** Opening Provided data block **

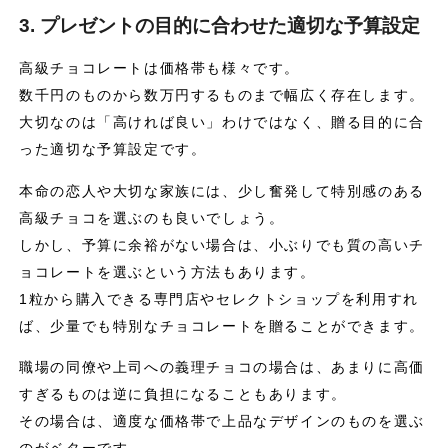
3. プレゼントの目的に合わせた適切な予算設定
高級チョコレートは価格帯も様々です。
数千円のものから数万円するものまで幅広く存在します。
大切なのは「高ければ良い」わけではなく、贈る目的に合
った適切な予算設定です。
本命の恋人や大切な家族には、少し奮発して特別感のある
高級チョコを選ぶのも良いでしょう。
しかし、予算に余裕がない場合は、小ぶりでも質の高いチ
ョコレートを選ぶという方法もあります。
1粒から購入できる専門店やセレクトショップを利用すれ
ば、少量でも特別なチョコレートを贈ることができます。
職場の同僚や上司への義理チョコの場合は、あまりに高価
すぎるものは逆に負担になることもあります。
その場合は、適度な価格帯で上品なデザインのものを選ぶ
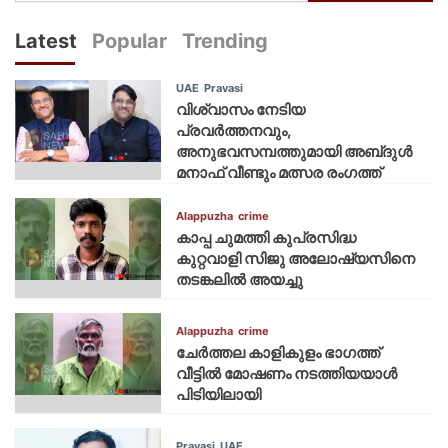
Latest
Popular
Trending
UAE
Pravasi
വിശ്വാസം നേടിയ
പ്രവർത്തനവും,
അനുഭവസമ്പത്തുമായി അബ്‌ദുൾ
മനാഫ് വീണ്ടും മത്സര രംഗത്ത്
Alappuzha
crime
കാപ്പ ചുമത്തി കുപ്രസിദ്ധ
കുറ്റവാളി സിജു അലോഷ്യസിനെ
തടങ്കലിൽ അയച്ചു
Alappuzha
crime
ചേർത്തല കാളികുളം ഭാഗത്ത്
വീട്ടിൽ മോഷണം നടത്തിയയാൾ
പിടിയിലായി
Pravasi
UAE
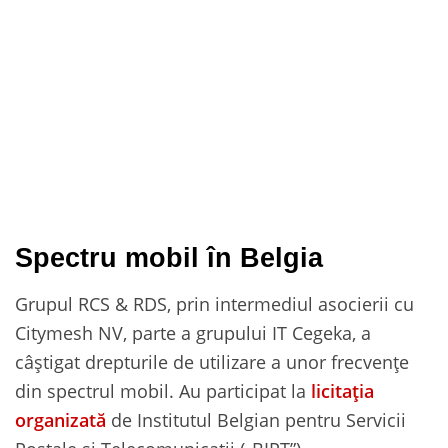
Spectru mobil în Belgia
Grupul RCS & RDS, prin intermediul asocierii cu
Citymesh NV, parte a grupului IT Cegeka, a
câștigat drepturile de utilizare a unor frecvențe
din spectrul mobil. Au participat la
licitația
organizată
de Institutul Belgian pentru Servicii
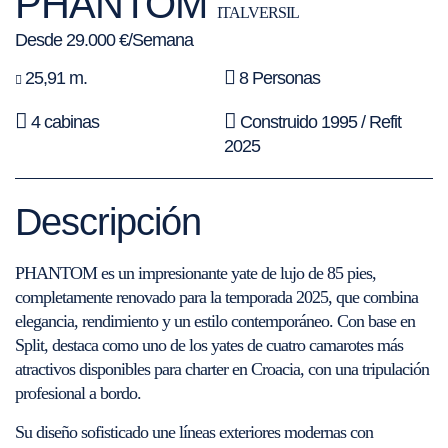
PHANTOM
ITALVERSIL
Desde 29.000 €/Semana
25,91 m.
8 Personas
4 cabinas
Construido 1995 / Refit
2025
Descripción
PHANTOM es un impresionante yate de lujo de 85 pies,
completamente renovado para la temporada 2025, que combina
elegancia, rendimiento y un estilo contemporáneo. Con base en
Split, destaca como uno de los yates de cuatro camarotes más
atractivos disponibles para charter en Croacia, con una tripulación
profesional a bordo.
Su diseño sofisticado une líneas exteriores modernas con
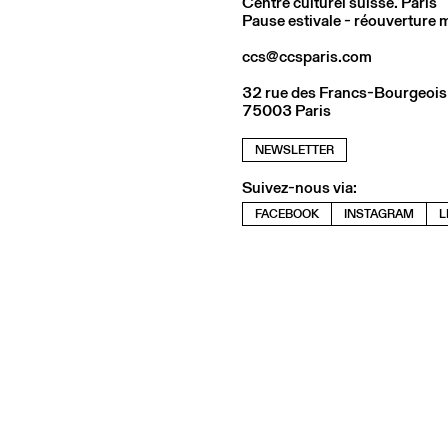
Centre culturel suisse. Paris
Pause estivale - réouverture
ccs@ccsparis.com
32 rue des Francs-Bourgeois
75003 Paris
NEWSLETTER
Suivez-nous via:
FACEBOOK
INSTAGRAM
L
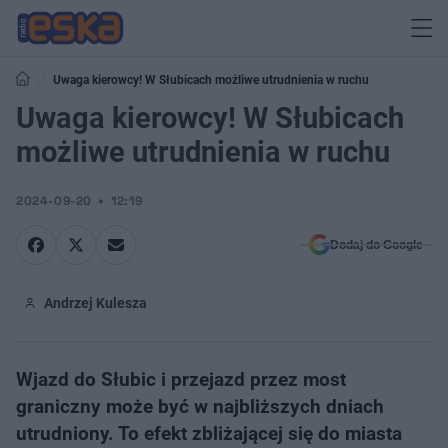
Uwaga kierowcy! W Słubicach możliwe utrudnienia w ruchu
Uwaga kierowcy! W Słubicach
możliwe utrudnienia w ruchu
2024-09-20
12:19
Dodaj do Google
Andrzej Kulesza
Wjazd do Słubic i przejazd przez most
graniczny może być w najbliższych dniach
utrudniony. To efekt zbliżającej się do miasta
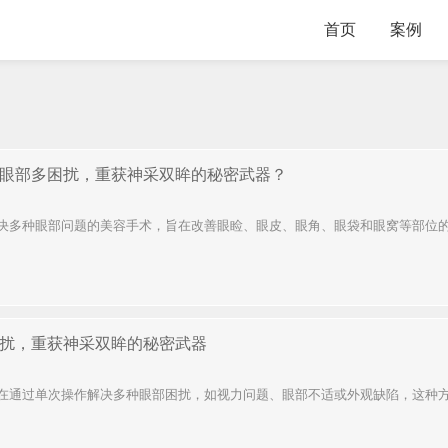
首页
案例
眼部多困扰，重获神采双眸的秘密武器？
决多种眼部问题的美容手术，旨在改善眼睑、眼皮、眼角、眼袋和眼窝等部位的外
扰，重获神采双眸的秘密武器
在通过单次操作解决多种眼部困扰，如视力问题、眼部不适或外观缺陷，这种方法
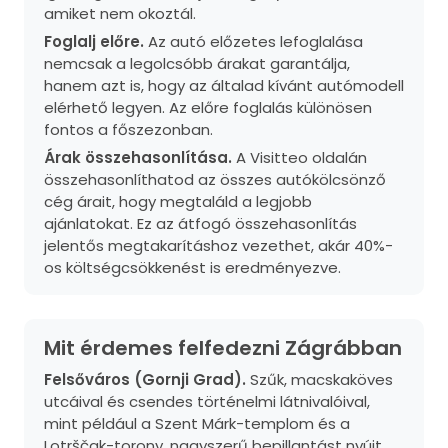
amiket nem okoztál.
Foglalj előre.
Az autó előzetes lefoglalása
nemcsak a legolcsóbb árakat garantálja,
hanem azt is, hogy az általad kívánt autómodell
elérhető legyen. Az előre foglalás különösen
fontos a főszezonban.
Árak összehasonlítása.
A Visitteo oldalán
összehasonlíthatod az összes autókölcsönző
cég árait, hogy megtaláld a legjobb
ajánlatokat. Ez az átfogó összehasonlítás
jelentős megtakarításhoz vezethet, akár 40%-
os költségcsökkenést is eredményezve.
Mit érdemes felfedezni Zágrábban
Felsőváros (Gornji Grad).
Szűk, macskaköves
utcáival és csendes történelmi látnivalóival,
mint például a Szent Márk-templom és a
Lotrščak-torony, nagyszerű bepillantást nyújt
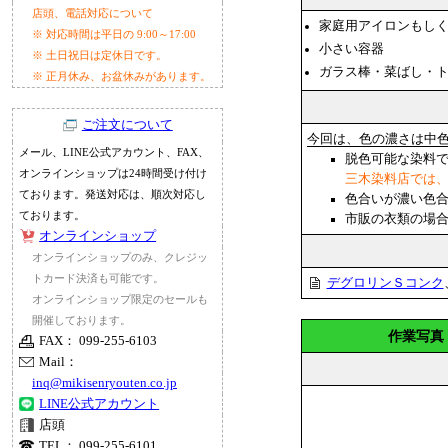
店頭、電話対応について
家庭用アイロンもし
※ 対応時間は平日の 9:00～17:00
小さい容器
※ 土日祝日は定休日です。
ガラス棒・菜ばし・
※ 正月休み、お盆休みがあります。
ご注文について
今回は、色の濃さは中色
メール、LINE公式アカウント、FAX、
脱色可能な染料
オンラインショップは24時間受け付け
三木染料店では
ております。発送対応は、順次対応し
色合いが濃い色
ております。
市販の衣類の場
オンラインショップ
オンラインショップのみ、クレジッ
トカード決済も可能です。
デグロリンＳコンク
オンラインショップ限定のセールも
開催しております。
作業写真
FAX： 099-255-6103
Mail：
inq@mikisenryouten.co.jp
LINE公式アカウント
店頭
TEL： 099-255-6101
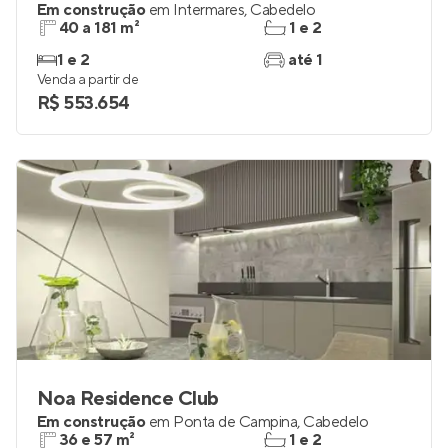
Em construção
em
Intermares
,
Cabedelo
40 a 181 m²
1 e 2
1 e 2
até 1
Venda a partir de
R$ 553.654
Noa Residence Club
Em construção
em
Ponta de Campina
,
Cabedelo
36 e 57 m²
1 e 2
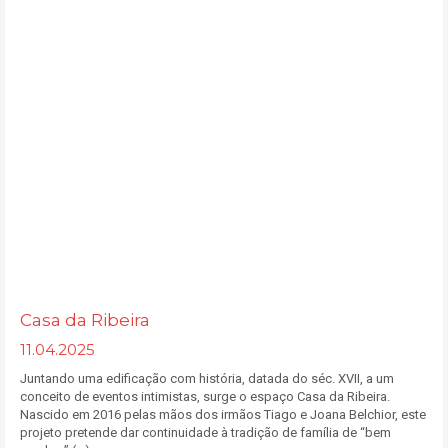
Casa da Ribeira
11.04.2025
Juntando uma edificação com história, datada do séc. XVII, a um
conceito de eventos intimistas, surge o espaço Casa da Ribeira.
Nascido em 2016 pelas mãos dos irmãos Tiago e Joana Belchior, este
projeto pretende dar continuidade à tradição de família de “bem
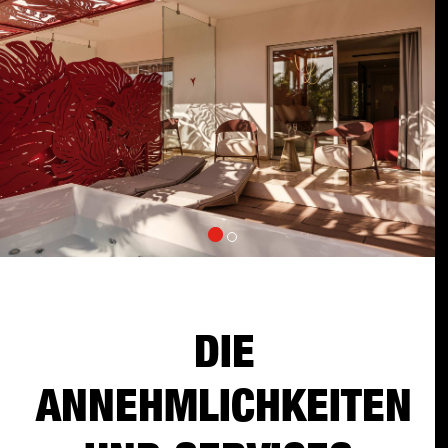
DIE
ANNEHMLICHKEITEN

** Closing Provided data block **

- [Aim of the exercise] Although the records above contain pictures, the copy must not; set down exactly the lines from the one with "本命の恋人や大切な家族には、少し奮発して特別感のある" up to and including the one with "Spectru mobil în Belgia".

- [Exercise result]
本命の恋人や大切な家族には、少し奮発して特別感のある
高級チョコを選ぶのも良いでしょう。
しかし、予算に余裕がない場合は、小ぶりでも質の高いチ
ョコレートを選ぶという方法もあります。
1粒から購入できる専門店やセレクトショップを利用すれ
ば、少量でも特別なチョコレートを贈ることができます。
職場の同僚や上司への義理チョコの場合は、あまりに高価
すぎるものは逆に負担になることもあります。
その場合は、適度な価格帯で上品なデザインのものを選ぶ
Latest
Popular
Trending
UAE
Pravasi
വിശ്വാസം നേടിയ
പ്രവർത്തനവും,
അനുഭവസമ്പത്തുമായി അബ്‌ദുൾ
മനാഫ് വീണ്ടും മത്സര രംഗത്ത്
Alappuzha
crime
കാപ്പ ചുമത്തി കുപ്രസിദ്ധ
കുറ്റവാളി സിജു അലോഷ്യസിനെ
തടങ്കലിൽ അയച്ചു
Alappuzha
crime
ചേർത്തല കാളികുളം ഭാഗത്ത്
വീട്ടിൽ മോഷണം നടത്തിയയാൾ
പിടിയിലായി
Pravasi
UAE
Spectru mobil în Belgia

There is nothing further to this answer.